Histological micrographs obtained from rat dental gyrus (DG) hippocampus (CA1 region) stained by H&E. 200X. A&B: represents control and Mel-treated rats, demonstrating a normal number of cell layers in the glandular layer of the DG with intact cells containing normally rounded nuclei (Long arrow). C: represents CHP-induced rats and showed an obvious reduction in the number of cells (layers) forming the glandular layer of the DG hippocampal area (short arrow) with many pyknotic apoptotic nuclei (long arrow).
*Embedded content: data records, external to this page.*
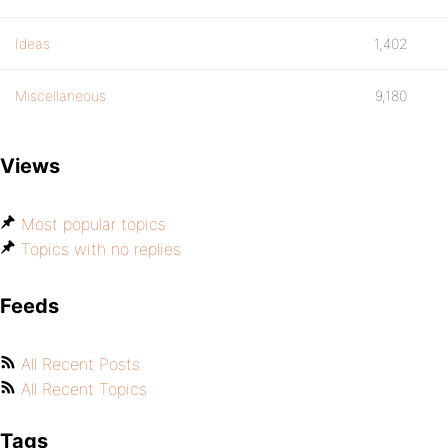
Ideas
1,402
Miscellaneous
9,180
Views
Most popular topics
Topics with no replies
Feeds
All Recent Posts
All Recent Topics
Tags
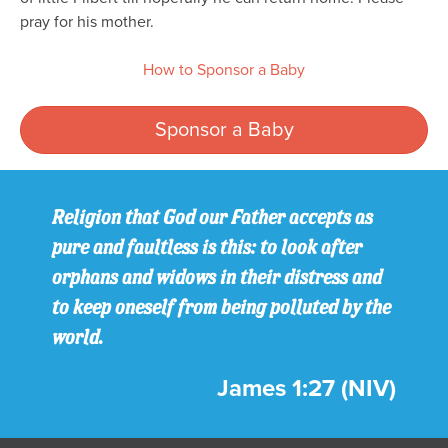
pray for his mother.
How to Sponsor a Baby
Sponsor a Baby
Religion that God our Father accepts as
pure and faultless is this: to look after
orphans and widows in their distress and
to keep oneself from being polluted by the
world.
James 1:27 (NIV)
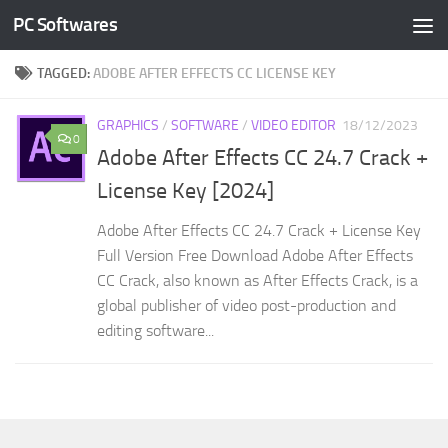
PC Softwares
Skip to content
TAGGED:
ADOBE AFTER EFFECTS CC LICENSE KEY
GRAPHICS
/
SOFTWARE
/
VIDEO EDITOR
18/12/2023
0
Adobe After Effects CC 24.7 Crack +
License Key [2024]
Adobe After Effects CC 24.7 Crack + License Key
Full Version Free Download Adobe After Effects
CC Crack, also known as After Effects Crack, is a
global publisher of video post-production and
editing software...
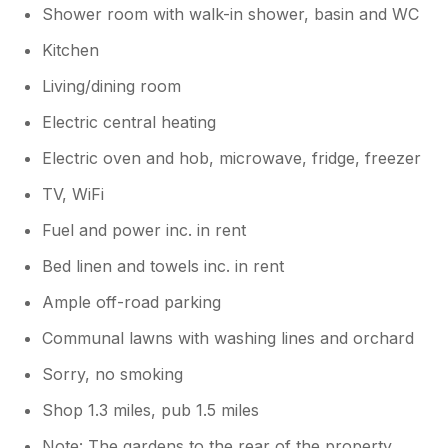
Shower room with walk-in shower, basin and WC
Kitchen
Living/dining room
Electric central heating
Electric oven and hob, microwave, fridge, freezer
TV, WiFi
Fuel and power inc. in rent
Bed linen and towels inc. in rent
Ample off-road parking
Communal lawns with washing lines and orchard
Sorry, no smoking
Shop 1.3 miles, pub 1.5 miles
Note: The gardens to the rear of the property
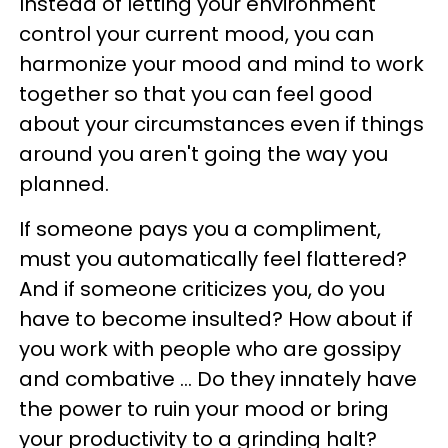
Instead of letting your environment
control your current mood, you can
harmonize your mood and mind to work
together so that you can feel good
about your circumstances even if things
around you aren't going the way you
planned.
If someone pays you a compliment,
must you automatically feel flattered?
And if someone criticizes you, do you
have to become insulted? How about if
you work with people who are gossipy
and combative … Do they innately have
the power to ruin your mood or bring
your productivity to a grinding halt?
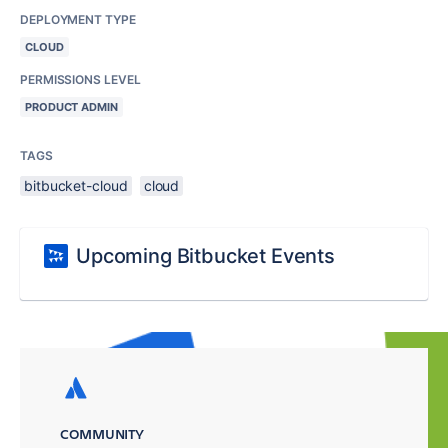
DEPLOYMENT TYPE
CLOUD
PERMISSIONS LEVEL
PRODUCT ADMIN
TAGS
bitbucket-cloud
cloud
Upcoming Bitbucket Events
COMMUNITY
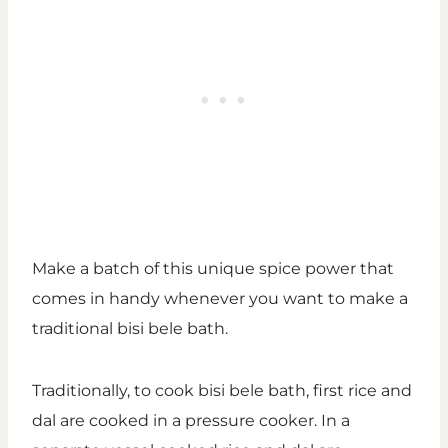
Make a batch of this unique spice power that
comes in handy whenever you want to make a
traditional bisi bele bath.
Traditionally, to cook bisi bele bath, first rice and
dal are cooked in a pressure cooker. In a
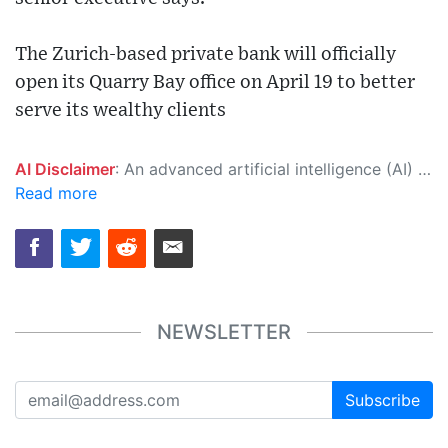
The Zurich-based private bank will officially
open its Quarry Bay office on April 19 to better
serve its wealthy clients
AI Disclaimer
: An advanced artificial intelligence (AI) system generated the content of this page on its own. This innovative technology conducts extensive research from a variety of reliable sources, performs rigorous fact-checking and verification, cleans up and balances biased or manipulated content, and presents a minimal factual summary that is just enough yet essential for you to function as an informed and educated citizen. Please keep in mind, however, that this system is an evolving technology, and as a result, the article may contain accidental inaccuracies or errors. We urge you to help us improve our site by reporting any inaccuracies you find using the "
Read more
NEWSLETTER
Subscribe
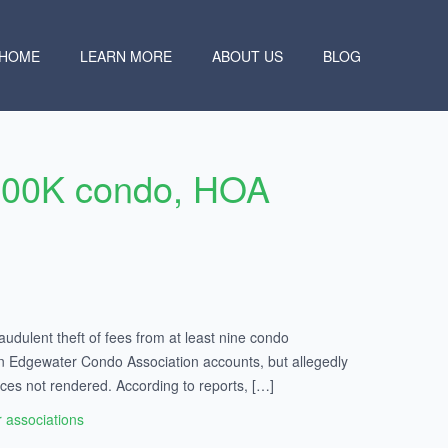
HOME
LEARN MORE
ABOUT US
BLOG
$900K condo, HOA
ulent theft of fees from at least nine condo
 on Edgewater Condo Association accounts, but allegedly
ces not rendered. According to reports, […]
associations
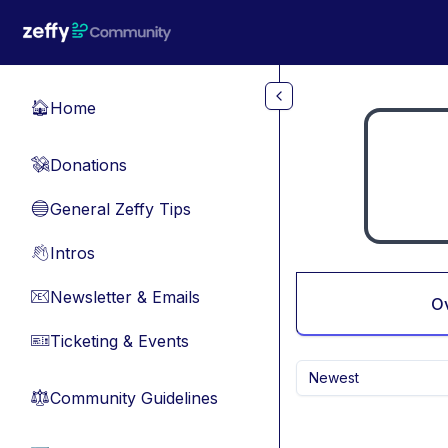
Skip to main content
Home
🏠
Donations
💸
General Zeffy Tips
🔵
Intros
👋
Newsletter & Emails
📧
O
Ticketing & Events
🎫
Newest
Community Guidelines
⚖︎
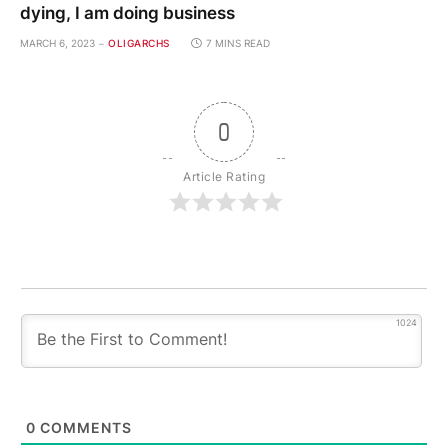
dying, I am doing business
MARCH 6, 2023
OLIGARCHS
7 MINS READ
0
Article Rating
1024
0
COMMENTS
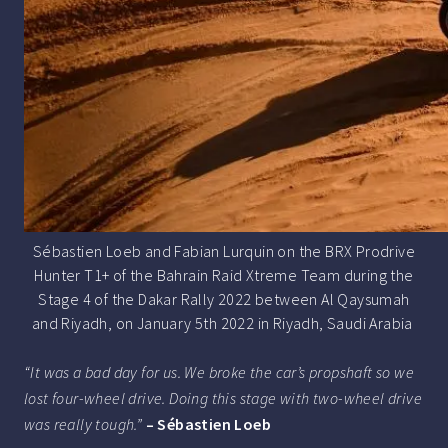
Sébastien Loeb and Fabian Lurquin on the BRX Prodrive
Hunter T1+ of the Bahrain Raid Xtreme Team during the
Stage 4 of the Dakar Rally 2022 between Al Qaysumah
and Riyadh, on January 5th 2022 in Riyadh, Saudi Arabia
“It was a bad day for us. We broke the car’s propshaft so we
lost four-wheel drive. Doing this stage with two-wheel drive
was really tough.”
– Sébastien Loeb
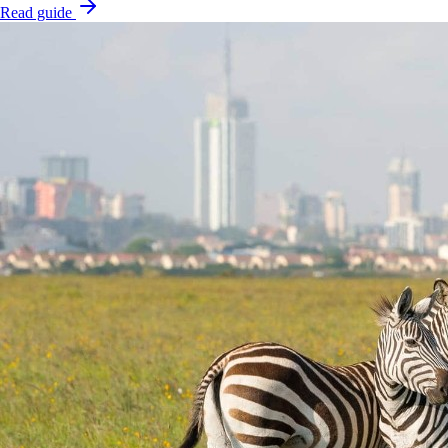
Read guide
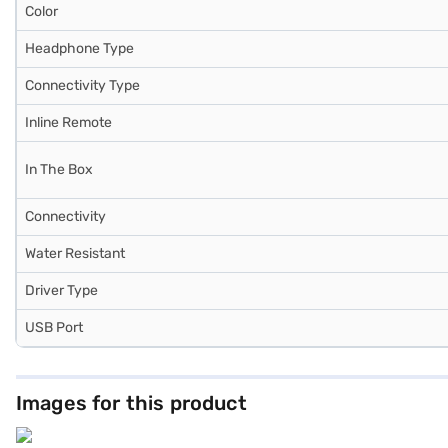
Color
Headphone Type
Connectivity Type
Inline Remote
In The Box
Connectivity
Water Resistant
Driver Type
USB Port
Images for this product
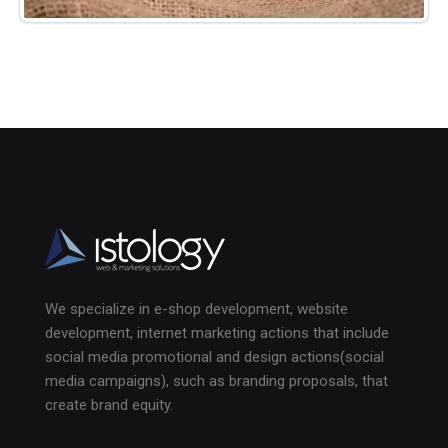
We specialize in e-shop development, website
development, internet marketing actions that include
social media promotional and design actions(social
media campaigns), such as branding proposals, that
create brand equity.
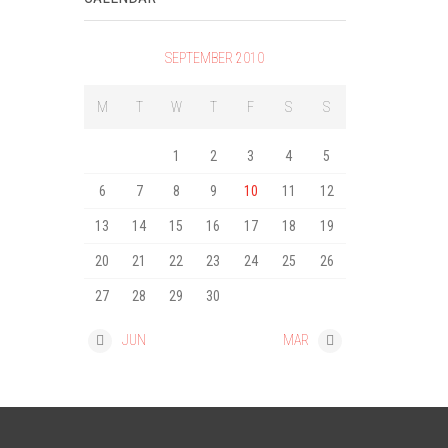
SEPTEMBER 2010
M
T
W
T
F
S
S
1
2
3
4
5
6
7
8
9
10
11
12
13
14
15
16
17
18
19
20
21
22
23
24
25
26
27
28
29
30
« JUN
MAR »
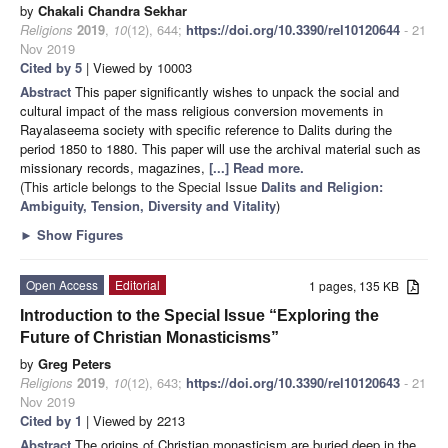
by
Chakali Chandra Sekhar
Religions
2019
,
10
(12), 644;
https://doi.org/10.3390/rel10120644
- 21
Nov 2019
Cited by 5
| Viewed by 10003
Abstract
This paper significantly wishes to unpack the social and
cultural impact of the mass religious conversion movements in
Rayalaseema society with specific reference to Dalits during the
period 1850 to 1880. This paper will use the archival material such as
missionary records, magazines,
[...] Read more.
(This article belongs to the Special Issue
Dalits and Religion:
Ambiguity, Tension, Diversity and Vitality
)
►
Show Figures
Open Access
Editorial
1 pages, 135 KB
Introduction to the Special Issue “Exploring the
Future of Christian Monasticisms”
by
Greg Peters
Religions
2019
,
10
(12), 643;
https://doi.org/10.3390/rel10120643
- 21
Nov 2019
Cited by 1
| Viewed by 2213
Abstract
The origins of Christian monasticism are buried deep in the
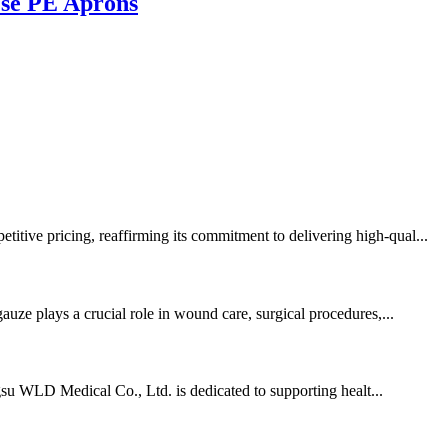
Use PE Aprons
itive pricing, reaffirming its commitment to delivering high-qual...
auze plays a crucial role in wound care, surgical procedures,...
angsu WLD Medical Co., Ltd. is dedicated to supporting healt...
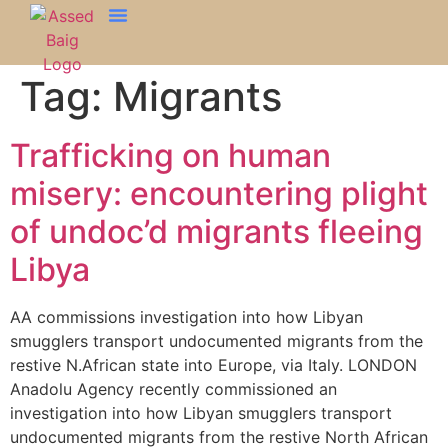
Tag:
Migrants
Trafficking on human
misery: encountering plight
of undoc’d migrants fleeing
Libya
AA commissions investigation into how Libyan
smugglers transport undocumented migrants from the
restive N.African state into Europe, via Italy. LONDON
Anadolu Agency recently commissioned an
investigation into how Libyan smugglers transport
undocumented migrants from the restive North African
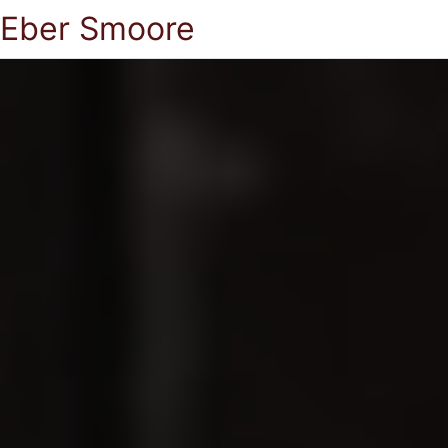
Eber Smoore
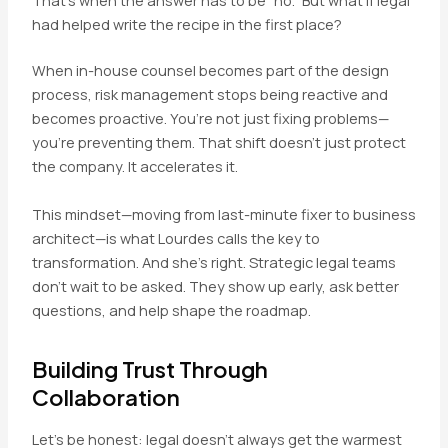
That’s when the answer has to be “no.” But what if legal
had helped write the recipe in the first place?
When in-house counsel becomes part of the design
process, risk management stops being reactive and
becomes proactive. You’re not just fixing problems—
you’re preventing them. That shift doesn’t just protect
the company. It accelerates it.
This mindset—moving from last-minute fixer to business
architect—is what Lourdes calls the key to
transformation. And she’s right. Strategic legal teams
don’t wait to be asked. They show up early, ask better
questions, and help shape the roadmap.
Building Trust Through
Collaboration
Let’s be honest: legal doesn’t always get the warmest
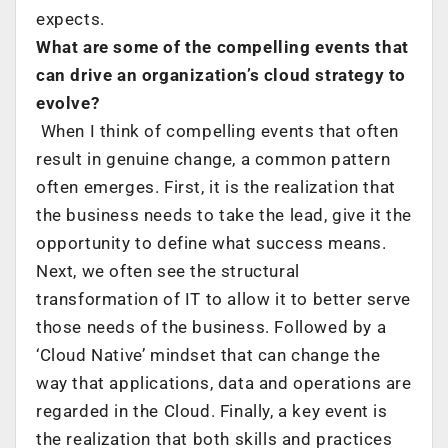
expects.
What are some of the compelling events that
can drive an organization’s cloud strategy to
evolve?
When I think of compelling events that often
result in genuine change, a common pattern
often emerges. First, it is the realization that
the business needs to take the lead, give it the
opportunity to define what success means.
Next, we often see the structural
transformation of IT to allow it to better serve
those needs of the business. Followed by a
‘Cloud Native’ mindset that can change the
way that applications, data and operations are
regarded in the Cloud. Finally, a key event is
the realization that both skills and practices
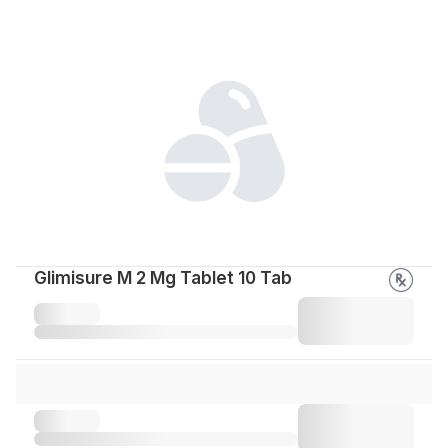
Glimisure M 2 Mg Tablet 10 Tab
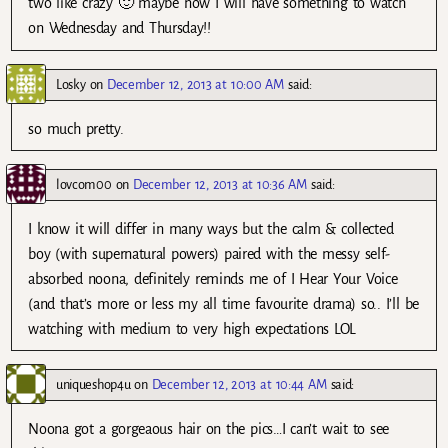
two like crazy 🙂 maybe now I will have something to watch
on Wednesday and Thursday!!
Losky
on
December 12, 2013 at 10:00 AM
said:
so much pretty.
lovcom00
on
December 12, 2013 at 10:36 AM
said:
I know it will differ in many ways but the calm & collected
boy (with supernatural powers) paired with the messy self-
absorbed noona, definitely reminds me of I Hear Your Voice
(and that’s more or less my all time favourite drama) so.. I’ll be
watching with medium to very high expectations LOL
uniqueshop4u
on
December 12, 2013 at 10:44 AM
said:
Noona got a gorgeaous hair on the pics…I can’t wait to see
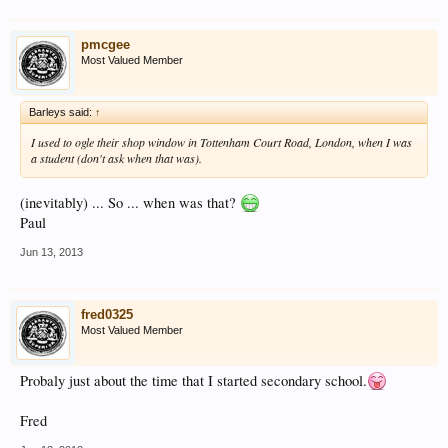
pmcgee
Most Valued Member
Barleys said:
↑
I used to ogle their shop window in Tottenham Court Road, London, when I was
a student (don't ask when that was).
(inevitably) ... So ... when was that?
Paul
Jun 13, 2013
fred0325
Most Valued Member
Probaly just about the time that I started secondary school.
Fred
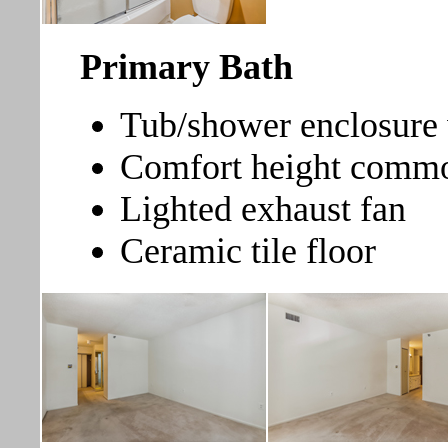
Primary Bath
Tub/shower enclosure w
Comfort height comm
Lighted exhaust fan
Ceramic tile floor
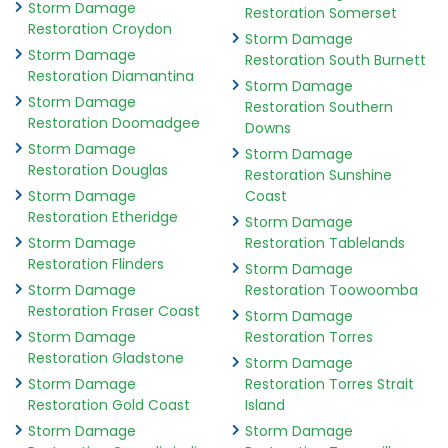
Storm Damage
Restoration Somerset
Restoration Croydon
Storm Damage
Storm Damage
Restoration South Burnett
Restoration Diamantina
Storm Damage
Storm Damage
Restoration Southern
Restoration Doomadgee
Downs
Storm Damage
Storm Damage
Restoration Douglas
Restoration Sunshine
Storm Damage
Coast
Restoration Etheridge
Storm Damage
Storm Damage
Restoration Tablelands
Restoration Flinders
Storm Damage
Storm Damage
Restoration Toowoomba
Restoration Fraser Coast
Storm Damage
Storm Damage
Restoration Torres
Restoration Gladstone
Storm Damage
Storm Damage
Restoration Torres Strait
Restoration Gold Coast
Island
Storm Damage
Storm Damage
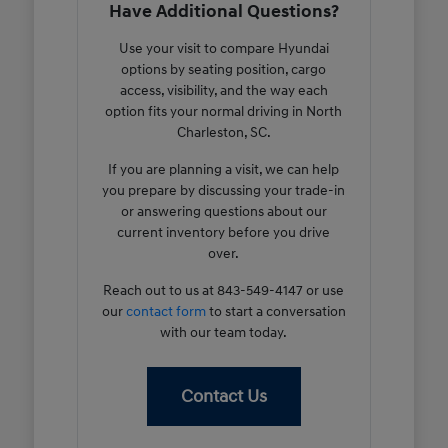
Have Additional Questions?
Use your visit to compare Hyundai
options by seating position, cargo
access, visibility, and the way each
option fits your normal driving in North
Charleston, SC.
If you are planning a visit, we can help
you prepare by discussing your trade-in
or answering questions about our
current inventory before you drive
over.
Reach out to us at 843-549-4147 or use
our
contact form
to start a conversation
with our team today.
Contact Us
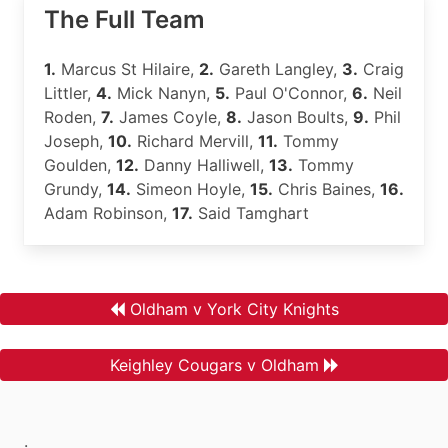
The Full Team
1.
Marcus St Hilaire,
2.
Gareth Langley,
3.
Craig
Littler,
4.
Mick Nanyn,
5.
Paul O'Connor,
6.
Neil
Roden,
7.
James Coyle,
8.
Jason Boults,
9.
Phil
Joseph,
10.
Richard Mervill,
11.
Tommy
Goulden,
12.
Danny Halliwell,
13.
Tommy
Grundy,
14.
Simeon Hoyle,
15.
Chris Baines,
16.
Adam Robinson,
17.
Said Tamghart
Oldham v York City Knights
Keighley Cougars v Oldham
.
D: represents CHP + Mel-treated rats and shows normal DG structure similar to the control rats (long arrow).

Fig. 7

Transmission electron micrographs (TEM) of the neuron in the hippocampus of rats. (X5000). A & B: represent control and Mel-treated rats, respectively, and show normal hippocampus neurons containing normally rounded nuclei (N), intact mitochondria (m) with double membranes, normal rough endoplasmic reticulum (RER), and. Also, note the presence of intact synapses (S). C: represents CHP-induced rats and showed apoptotic hippocampus neurons with clear damage in the mitochondria (m), apoptotic nuclei (N), and pleomorphic disturbed RER, (X5000). D: represents CHP + Mel-treated rats and showing intact with partially changed hippocampus neuron with normally appeared organelle and clear synapse.